Beyond Gospel Scribble: Reclaiming Good News for the World Today

by Rev. José Humphreys

During the Christmas holidays, our family played a fun game called Scribbish, where players would draw a picture that told a story, with other players having to guess the picture by writing a caption underneath. The results were pretty similar to what you get in the telephone game, where a message is shared orally from person to the person. By the time the message passes through several ears, eyes, hands—and in this case, scribblers—the original message can often get lost or distorted.

I believe American evangelicalism finds itself in a similar story when it comes to its gospel. Stories have the power to shape people, cultures, even whole worlds. God’s good news is a story that undergirds our doctrines, shapes our ministries, gives life to our confessions, and propels our mission as a church. But if we fail to discern the story amid possible distortions, then the church will continue to “scribble” accordingly. The beginning of this new year is a good time then to ask ourselves, what has been revealed as the good news in some parts of the American church? I believe the last few months have shed a light on at least five popular storylines:

  • In politics, a leader’s character or even his despotic tendencies won’t matter, as long as he preserves our American-Christian form of belief. Though we live in a democracy we’ll just call him the 21st Century Cyrus, the pagan monarch who acted on behalf of God’s chosen ones in the Bible.
  • Whiteness has every right and means to preserve itself, from the highest office in the land, to the academy, to untouchable policing, to historical monuments erected in its honor. Even an angry white mob of insurrectionists attempting to subvert democracy who breached the halls of Congress will be treated by the police with humanity and temperance.
  • Listen to the Spirit because science has a hidden agenda and ought to be considered peripheral to our Christian beliefs, even when it comes at the cost of public health and human life.
  • The penultimate definition of worship and justice consists of freedom to convene large [unmasked] gatherings during a pandemic. American Jesus in the end will ascribe higher value to our white-bodied neighbors with good genetics.
  • In public discourse we can simply cancel people because they’re not as woke as we are.
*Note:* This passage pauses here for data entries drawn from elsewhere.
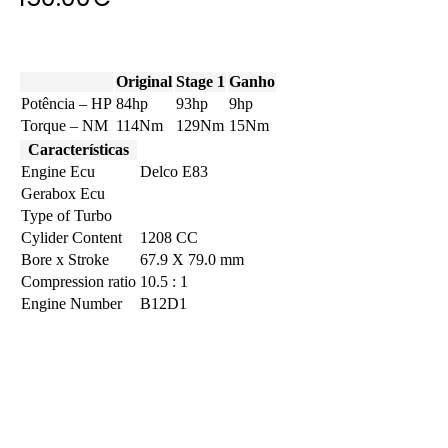
Original
Stage 1
Ganho
Potência – HP
84hp
93hp
9hp
Torque – NM
114Nm
129Nm
15Nm
Características
Engine Ecu
Delco E83
Gerabox Ecu
Type of Turbo
Cylider Content
1208 CC
Bore x Stroke
67.9 X 79.0 mm
Compression ratio
10.5 : 1
Engine Number
B12D1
These are just a few of the distorted storylines we’ve received and perhaps have even internalized to some degree. But God’s story can never be detached from God’s dream of shalom, grounded in countless stories of redemption across the globe, traced back through the scars of Christ’s own Afro-Asiatic body. An American Gospel cannot contain the eternity and historicity of such a narrative of love—God who reigns over a multiverse of stars and nebulas…yet who also has the very “good bacteria” in our bellies all numbered.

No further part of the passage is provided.